◆ Work item: Determine how many lines of the listing below hold the string "públicas". Reply only with the number.

◆ Provided data:
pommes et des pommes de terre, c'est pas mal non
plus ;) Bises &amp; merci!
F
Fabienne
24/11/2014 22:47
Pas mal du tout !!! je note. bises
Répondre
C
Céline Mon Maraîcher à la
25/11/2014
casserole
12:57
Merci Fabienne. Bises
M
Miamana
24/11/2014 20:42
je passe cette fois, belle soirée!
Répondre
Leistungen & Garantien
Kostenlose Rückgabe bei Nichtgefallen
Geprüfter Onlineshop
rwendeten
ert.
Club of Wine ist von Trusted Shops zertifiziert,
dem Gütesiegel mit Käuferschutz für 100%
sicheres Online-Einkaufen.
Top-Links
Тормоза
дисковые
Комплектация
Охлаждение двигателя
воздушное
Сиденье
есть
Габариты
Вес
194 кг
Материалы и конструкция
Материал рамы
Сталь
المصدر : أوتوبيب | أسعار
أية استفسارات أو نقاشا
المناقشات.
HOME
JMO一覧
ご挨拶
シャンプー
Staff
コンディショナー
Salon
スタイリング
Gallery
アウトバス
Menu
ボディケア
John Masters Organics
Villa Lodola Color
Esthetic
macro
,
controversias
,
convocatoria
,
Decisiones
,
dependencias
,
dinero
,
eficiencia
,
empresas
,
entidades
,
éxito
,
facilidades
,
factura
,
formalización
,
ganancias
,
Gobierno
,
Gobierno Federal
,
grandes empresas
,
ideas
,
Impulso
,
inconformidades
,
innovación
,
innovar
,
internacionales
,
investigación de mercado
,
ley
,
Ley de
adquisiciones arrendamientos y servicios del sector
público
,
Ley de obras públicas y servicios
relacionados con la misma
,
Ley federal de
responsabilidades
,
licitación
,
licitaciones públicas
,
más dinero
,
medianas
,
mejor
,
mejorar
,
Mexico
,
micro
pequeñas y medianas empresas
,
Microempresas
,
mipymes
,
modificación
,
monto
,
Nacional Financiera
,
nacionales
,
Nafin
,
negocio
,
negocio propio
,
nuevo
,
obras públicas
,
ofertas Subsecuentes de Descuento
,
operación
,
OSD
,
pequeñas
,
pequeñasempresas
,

--

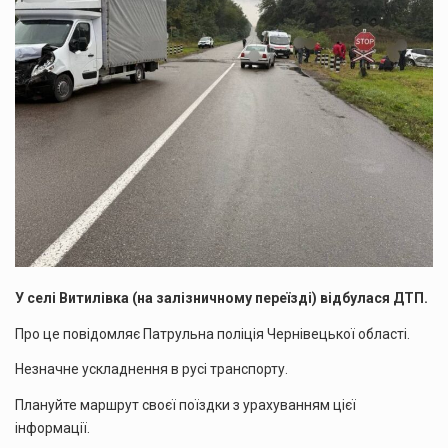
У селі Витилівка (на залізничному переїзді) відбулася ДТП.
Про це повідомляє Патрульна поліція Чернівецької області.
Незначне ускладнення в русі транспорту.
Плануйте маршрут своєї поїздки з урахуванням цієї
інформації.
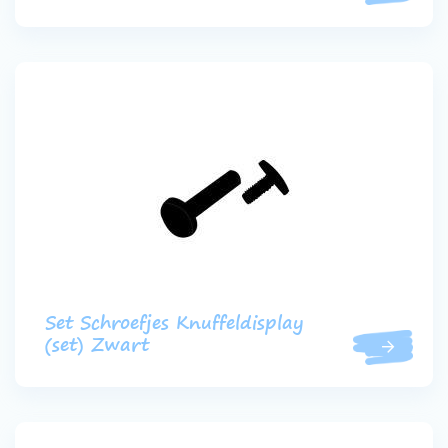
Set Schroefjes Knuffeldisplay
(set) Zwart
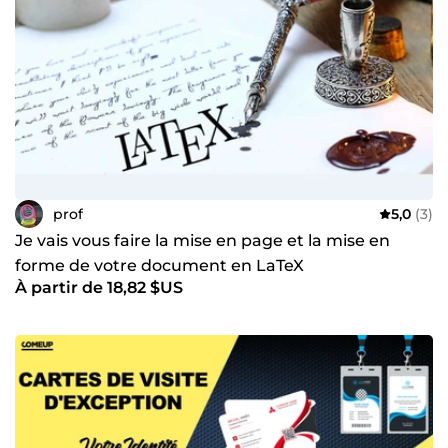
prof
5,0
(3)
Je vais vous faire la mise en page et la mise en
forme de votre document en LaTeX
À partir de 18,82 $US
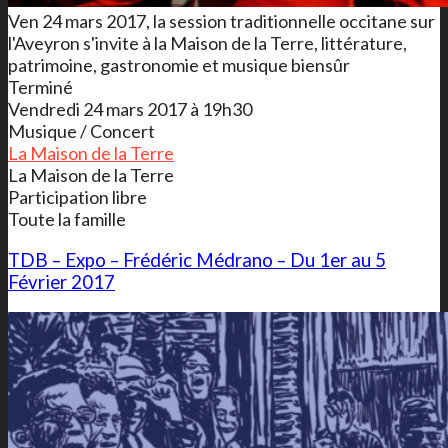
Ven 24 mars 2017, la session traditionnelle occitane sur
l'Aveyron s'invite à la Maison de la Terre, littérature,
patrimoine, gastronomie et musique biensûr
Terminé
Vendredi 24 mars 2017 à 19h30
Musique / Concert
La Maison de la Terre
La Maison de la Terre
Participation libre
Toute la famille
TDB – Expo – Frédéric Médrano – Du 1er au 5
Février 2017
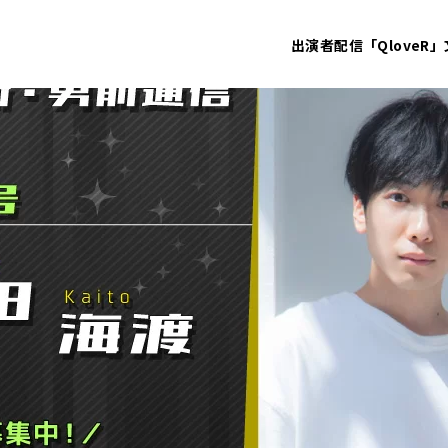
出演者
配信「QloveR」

◆ Answer to this task: 3